The echo of the 1966 football commentary resonated around the stadia of the Euros. But this time not to reflect the excitement of winning. There is a very different reason. Large crowds in stadia and in the streets, coming together from every corner of the country, teams travelling widely throughout Europe and thousands of delegates from around the world all coming together in close proximity to sing and dance and cheer and hug; not a mask in sight, created scenes no different from what would have happened before the pandemic or indeed in 1966.
The young and the irresponsible could now be excused for interpreting this as meaning that the pandemic is all over. Well it is now, in the minds of a whole section of the public. It took just the moment of a ball in the net for self-discipline and the last vestiges of adherence to the rules to be abandoned.
The government’s relaxing of the rules as the virus spreads rapidly, seems to acknowledge that a section of the population has grown tired of and reluctant to adhere to the rules. Perhaps the time has come when we will have to live with the virus just as we do with flu. Perhaps Government is right. We shall see.
Hopefully those of us who are vaccinated are in sufficient numbers to protect the rest. Hopefully also those of us who understand what being responsible when it comes to wearing masks will be able to avoid the illness. Far from a celebration of winning, thinking it’s all over may lead to quite the opposite if the majority does not make sensible choices.
The scenes at football and the celebrations afterwards will undoubtedly lead to claims of confusion. There could be an additional rule; if you are confused, wear a mask.
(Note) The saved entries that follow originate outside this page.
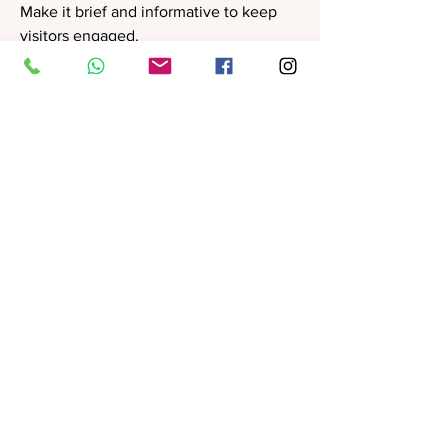
Make it brief and informative to keep
visitors engaged.
Product Manager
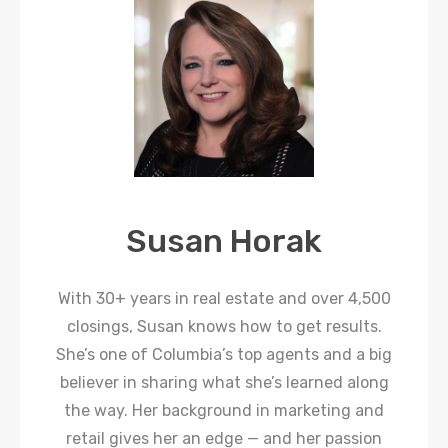
Susan Horak
With 30+ years in real estate and over 4,500
closings, Susan knows how to get results.
She’s one of Columbia’s top agents and a big
believer in sharing what she’s learned along
the way. Her background in marketing and
retail gives her an edge — and her passion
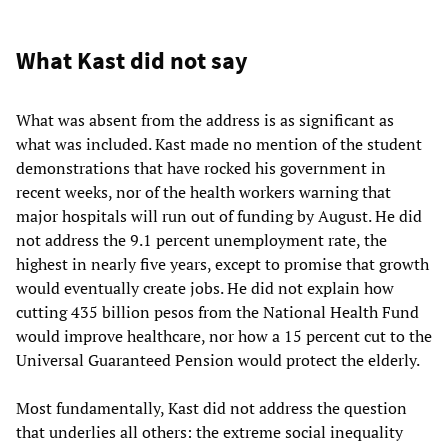
What Kast did not say
What was absent from the address is as significant as
what was included. Kast made no mention of the student
demonstrations that have rocked his government in
recent weeks, nor of the health workers warning that
major hospitals will run out of funding by August. He did
not address the 9.1 percent unemployment rate, the
highest in nearly five years, except to promise that growth
would eventually create jobs. He did not explain how
cutting 435 billion pesos from the National Health Fund
would improve healthcare, nor how a 15 percent cut to the
Universal Guaranteed Pension would protect the elderly.
Most fundamentally, Kast did not address the question
that underlies all others: the extreme social inequality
It is worth reflecting on what was said in Monday’s briefing by the Prime Minister.
- The pandemic is not over.
- Cases particularly with the Delta variant, are rising rapidly and following lifting of restrictions will rise further from the present 28,000 cases per day to 50,000 cases per day (the Prime Minister on Monday) or 100,000 cases per day (the Health Secretary Tuesday).
- Hospitalisations will inevitably rise as will death. Further mutations are more likely.
- Vaccination is however unquestionably effective once double vaccination has been achieved, in reducing both the risk of hospitalisation and death.
- Vaccination is less effective at preventing infection, particularly with the Delta variant.
- Infection is likely to be more severe in the immunocompromised and the elderly, and when time has elapsed since vaccination.
- Transmission of infection is more likely to occur in closed indoor settings, less likely in open outdoor settings.
- The principal defences against transmission remain hand hygiene, distance apart and mask wearing.
- Wearing a mask does not just protect the wearer from acquiring infection but also transmitting infection to those in proximity; both in respect of droplet and aerosol transmission.
- It is not possible to individualise the risk of acquiring infection, merely to indicate the groups and settings in which it is more likely.
It is a bold move to lift restrictions when case numbers are rising. If deferred however, the peak incidence of new cases would probably coincide with the onset of seasonal ‘flu, compounding problems for the NHS. The R number is currently estimated at 1.1 to 1.3, but higher in Scotland, Wales and Northern Ireland. Although the government is not producing an R number for the UK as a whole, it is higher now than when restrictions were lifted last year. It should be noted that the government is no longer using the word irreversible as applied to the lifting of restrictions.